Down to the last line, reproduce the data that follows, but skip the pictures.

Extracted information:
§
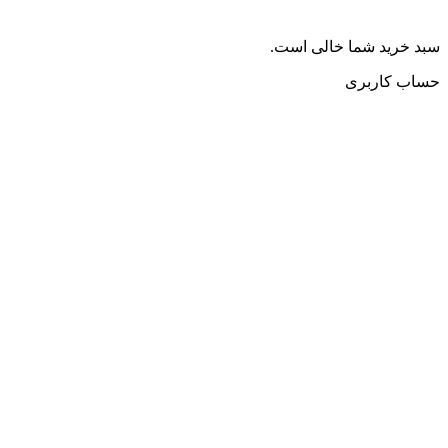
سبد خرید شما خالی است.
حساب کاربری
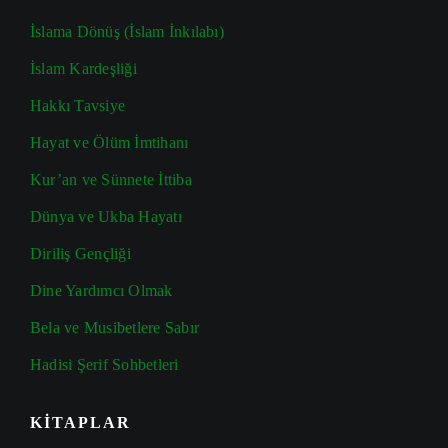
İslama Dönüş (İslam İnkılabı)
İslam Kardeşliği
Hakkı Tavsiye
Hayat ve Ölüm İmtihanı
Kur’an ve Sünnete İttiba
Dünya ve Ukba Hayatı
Diriliş Gençliği
Dine Yardımcı Olmak
Bela ve Musibetlere Sabır
Hadisi Şerif Sohbetleri
KİTAPLAR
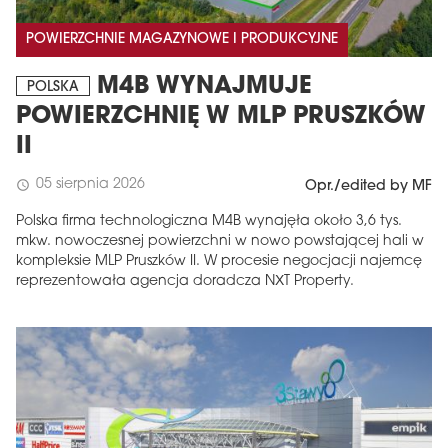
POWIERZCHNIE MAGAZYNOWE I PRODUKCYJNE
M4B WYNAJMUJE
POLSKA
POWIERZCHNIĘ W MLP PRUSZKÓW
II
05 sierpnia 2026
schedule
Opr./edited by MF
Polska firma technologiczna M4B wynajęła około 3,6 tys.
mkw. nowoczesnej powierzchni w nowo powstającej hali w
kompleksie MLP Pruszków II. W procesie negocjacji najemcę
reprezentowała agencja doradcza NXT Property.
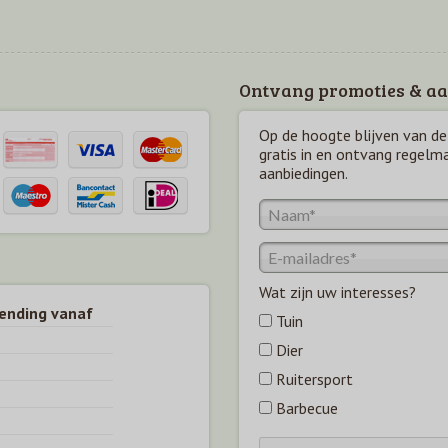
Ontvang promoties & aa
Op de hoogte blijven van de 
gratis in en ontvang regelm
aanbiedingen.
Wat zijn uw interesses?
zending vanaf
Tuin
Dier
Ruitersport
Barbecue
§
The answer:
سبد خرید شما خالی است.
حساب کاربری
İslama Dönüş (İslam İnkılabı)
İslam Kardeşliği
Hakkı Tavsiye
Hayat ve Ölüm İmtihanı
Kur’an ve Sünnete İttiba
Dünya ve Ukba Hayatı
Diriliş Gençliği
Dine Yardımcı Olmak
Bela ve Musibetlere Sabır
Hadisi Şerif Sohbetleri
KİTAPLAR
POWIERZCHNIE MAGAZYNOWE I PRODUKCYJNE
M4B WYNAJMUJE
POLSKA
POWIERZCHNIĘ W MLP PRUSZKÓW
II
05 sierpnia 2026
schedule
Opr./edited by MF
Polska firma technologiczna M4B wynajęła około 3,6 tys.
mkw. nowoczesnej powierzchni w nowo powstającej hali w
kompleksie MLP Pruszków II. W procesie negocjacji najemcę
reprezentowała agencja doradcza NXT Property.
Ontvang promoties & aa
Op de hoogte blijven van de 
gratis in en ontvang regelm
aanbiedingen.
Wat zijn uw interesses?
zending vanaf
Tuin
Dier
Ruitersport
Barbecue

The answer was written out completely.